ENTRIES SUPPLIED:
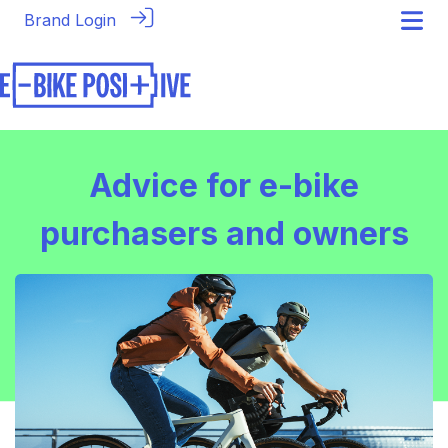
Brand Login
Advice for e-bike
purchasers and owners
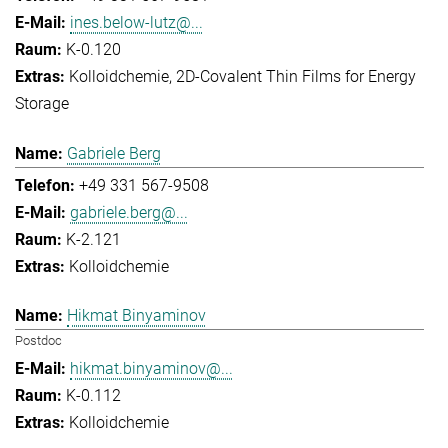
ines.below-lutz@...
K-0.120
Kolloidchemie
2D-Covalent Thin Films for Energy
Storage
Gabriele Berg
+49 331 567-9508
gabriele.berg@...
K-2.121
Kolloidchemie
Hikmat Binyaminov
Postdoc
hikmat.binyaminov@...
K-0.112
Kolloidchemie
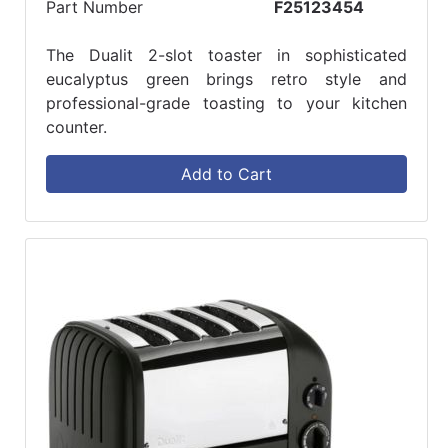
Part Number
F25123454
The Dualit 2-slot toaster in sophisticated
eucalyptus green brings retro style and
professional-grade toasting to your kitchen
counter.
Add to Cart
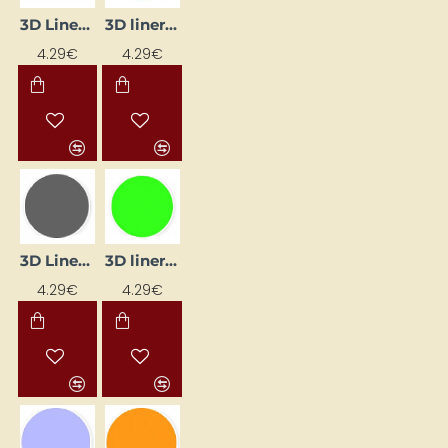
3D Liner - Glow-in-the-Dark (25 ml)
3D liner - green (25 ml)
4.29€
4.29€
3D Liner - Grey (25 ml)
3D liner - light green (25 ml)
4.29€
4.29€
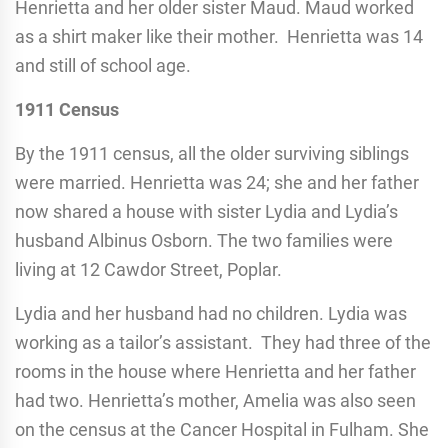
Henrietta and her older sister Maud. Maud worked
as a shirt maker like their mother. Henrietta was 14
and still of school age.
1911 Census
By the 1911 census, all the older surviving siblings
were married. Henrietta was 24; she and her father
now shared a house with sister Lydia and Lydia’s
husband Albinus Osborn. The two families were
living at 12 Cawdor Street, Poplar.
Lydia and her husband had no children. Lydia was
working as a tailor’s assistant. They had three of the
rooms in the house where Henrietta and her father
had two. Henrietta’s mother, Amelia was also seen
on the census at the Cancer Hospital in Fulham. She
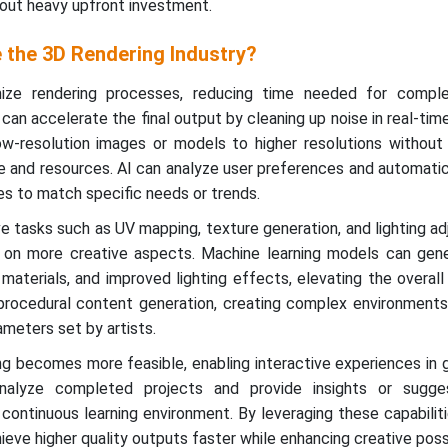
thout heavy upfront investment.
 the 3D Rendering Industry?
mize rendering processes, reducing time needed for compl
can accelerate the final output by cleaning up noise in real-time
w-resolution images or models to higher resolutions without s
ime and resources. AI can analyze user preferences and automatic
les to match specific needs or trends.
e tasks such as UV mapping, texture generation, and lighting a
s on more creative aspects. Machine learning models can gene
c materials, and improved lighting effects, elevating the overall
n procedural content generation, creating complex environment
meters set by artists.
ing becomes more feasible, enabling interactive experiences in
 analyze completed projects and provide insights or sugge
continuous learning environment. By leveraging these capabilit
ieve higher quality outputs faster while enhancing creative possib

TASK PROMPT: From the records above, give again only the part that opens with the line containing "purchasers and owners" and closes with the line containing "now shared a". Keep both ends but drop the pictures.

RESPONSE AREA:
purchasers and owners
ines.below-lutz@...
K-0.120
Kolloidchemie
2D-Covalent Thin Films for Energy
Storage
Gabriele Berg
+49 331 567-9508
gabriele.berg@...
K-2.121
Kolloidchemie
Hikmat Binyaminov
Postdoc
hikmat.binyaminov@...
K-0.112
Kolloidchemie
Part Number
F25123454
The Dualit 2-slot toaster in sophisticated
eucalyptus green brings retro style and
professional-grade toasting to your kitchen
counter.
Add to Cart
3D Liner - Glow-in-the-Dark (25 ml)
3D liner - green (25 ml)
4.29€
4.29€
3D Liner - Grey (25 ml)
3D liner - light green (25 ml)
4.29€
4.29€
Henrietta and her older sister Maud. Maud worked
as a shirt maker like their mother. Henrietta was 14
and still of school age.
1911 Census
By the 1911 census, all the older surviving siblings
were married. Henrietta was 24; she and her father
now shared a house with sister Lydia and Lydia’s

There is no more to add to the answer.